Carel Fabritius, The Goldfinch (1654). Courtesy Mauritshuis Royal Picture Gallery, The Hague.

Donna Tartt’s mega-best seller and art world favorite, The Goldfinch, is headed to the silver screen. According to the BBC, Warner Brothers has acquired the rights to turn the Pulitzer Prize winning novel into a film.

The film will reportedly be directed by Brett Ratner, best known for the Rush Hour film series. The move suggests a more action-oriented distillation of the hefty book’s 784 pages. Earlier this month, Vanity Fair reported that the production team behind the best seller turned box office hit series The Hunger Games, was shopping around a TV or cinematic adaptation of The Goldfinch.

Tartt’s third novel centers on the story of 13-year-old Theo Decker whose mother is killed in a terrorist attack on the Metropolitan Museum of Art while the pair are visiting.
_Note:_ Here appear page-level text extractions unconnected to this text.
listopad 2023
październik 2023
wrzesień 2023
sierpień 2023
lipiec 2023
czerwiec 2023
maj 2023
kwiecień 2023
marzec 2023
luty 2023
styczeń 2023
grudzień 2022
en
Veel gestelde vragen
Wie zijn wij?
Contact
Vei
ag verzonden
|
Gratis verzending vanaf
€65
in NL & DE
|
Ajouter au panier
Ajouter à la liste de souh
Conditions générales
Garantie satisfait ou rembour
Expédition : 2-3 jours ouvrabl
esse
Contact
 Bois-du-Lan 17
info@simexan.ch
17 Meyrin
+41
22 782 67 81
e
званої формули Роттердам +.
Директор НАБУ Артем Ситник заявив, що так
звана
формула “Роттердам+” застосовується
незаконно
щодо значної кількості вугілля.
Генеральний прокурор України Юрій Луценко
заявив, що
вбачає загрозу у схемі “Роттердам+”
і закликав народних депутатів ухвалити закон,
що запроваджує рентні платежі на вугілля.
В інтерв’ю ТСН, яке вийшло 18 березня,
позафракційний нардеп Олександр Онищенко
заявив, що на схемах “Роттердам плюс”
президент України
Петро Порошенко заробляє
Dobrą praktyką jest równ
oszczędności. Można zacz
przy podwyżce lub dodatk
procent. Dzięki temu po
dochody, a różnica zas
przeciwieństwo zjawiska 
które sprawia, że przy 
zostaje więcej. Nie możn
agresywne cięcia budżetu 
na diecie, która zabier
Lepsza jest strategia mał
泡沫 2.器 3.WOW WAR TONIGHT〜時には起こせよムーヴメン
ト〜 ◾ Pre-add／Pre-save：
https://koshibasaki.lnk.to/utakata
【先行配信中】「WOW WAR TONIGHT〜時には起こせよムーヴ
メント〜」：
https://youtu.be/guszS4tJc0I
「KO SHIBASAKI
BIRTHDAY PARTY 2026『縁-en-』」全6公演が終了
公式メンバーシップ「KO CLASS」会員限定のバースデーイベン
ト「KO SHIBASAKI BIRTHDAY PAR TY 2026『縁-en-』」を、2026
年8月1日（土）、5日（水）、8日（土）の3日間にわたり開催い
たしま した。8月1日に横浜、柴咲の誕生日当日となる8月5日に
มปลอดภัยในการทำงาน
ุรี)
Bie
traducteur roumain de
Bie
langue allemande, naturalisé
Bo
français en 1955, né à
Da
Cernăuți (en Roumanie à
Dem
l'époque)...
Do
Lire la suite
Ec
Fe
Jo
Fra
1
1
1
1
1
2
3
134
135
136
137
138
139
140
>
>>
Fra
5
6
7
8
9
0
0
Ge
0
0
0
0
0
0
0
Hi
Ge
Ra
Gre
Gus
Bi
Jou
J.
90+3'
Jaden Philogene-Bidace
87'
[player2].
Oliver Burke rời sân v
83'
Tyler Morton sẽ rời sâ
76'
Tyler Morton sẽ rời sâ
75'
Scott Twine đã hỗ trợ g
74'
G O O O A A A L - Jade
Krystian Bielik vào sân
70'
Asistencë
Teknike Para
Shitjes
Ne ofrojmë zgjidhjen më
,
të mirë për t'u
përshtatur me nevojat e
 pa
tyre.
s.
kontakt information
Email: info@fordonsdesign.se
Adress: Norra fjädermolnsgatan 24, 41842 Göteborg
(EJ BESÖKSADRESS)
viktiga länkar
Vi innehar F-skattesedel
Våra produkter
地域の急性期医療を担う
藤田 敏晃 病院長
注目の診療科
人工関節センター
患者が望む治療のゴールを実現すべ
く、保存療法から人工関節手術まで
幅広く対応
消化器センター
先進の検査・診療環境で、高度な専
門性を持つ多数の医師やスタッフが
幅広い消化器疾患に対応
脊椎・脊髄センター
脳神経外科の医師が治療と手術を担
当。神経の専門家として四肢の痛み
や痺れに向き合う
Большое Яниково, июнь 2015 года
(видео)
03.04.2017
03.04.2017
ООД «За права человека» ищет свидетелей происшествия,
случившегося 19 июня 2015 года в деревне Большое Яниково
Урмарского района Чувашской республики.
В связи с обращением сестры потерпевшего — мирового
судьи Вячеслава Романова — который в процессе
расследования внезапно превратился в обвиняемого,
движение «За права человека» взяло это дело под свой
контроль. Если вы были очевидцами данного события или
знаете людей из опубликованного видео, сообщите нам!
He then steals the artwork for which the novel is named, Carel FabritiusThe Goldfinch (1654) in the ensuing frenzy and spends the next 14 years of his life hiding the masterpiece. The painting actually hangs in the newly-renovated Mauritshuis Museum in the Hague.

Aside from the Pulitzer Prize, Tartt’s book, which she reportedly spent 11 years writing, was named Amazon’s 2013 book of the year and has been on the New York Times bestseller list for 39 weeks. The Times’ Michiko Kakutani called it, “a glorious Dickensian novel, a novel that pulls together all [Tartt’s] remarkable storytelling talents into a rapturous, symphonic whole.”

But not all critics have been as generous. The New Yorker’s James Wood wrote that the novel’s, “tone, language, and story belong in children’s literature.” And Francine Prose, baffled at the book’s clichés wrote, “I found myself wondering, ‘Doesn’t anyone care how something is written anymore?’” in the New York Review of Books.

Don’t go scrambling to secure opening night seats to the film just yet. The public gusto behind The Goldfinch may nearly assure that Warner Brother’s newly-purchased rights get used for production. But adapting such a monstrous novel into a couple hours of film is no overnight task. And, it wouldn’t be the first Tartt novel to get optioned by Hollywood and left to languish: film rights for her debut book The Secret History were also purchased by Warner Brothers, which has thus far not pursued production.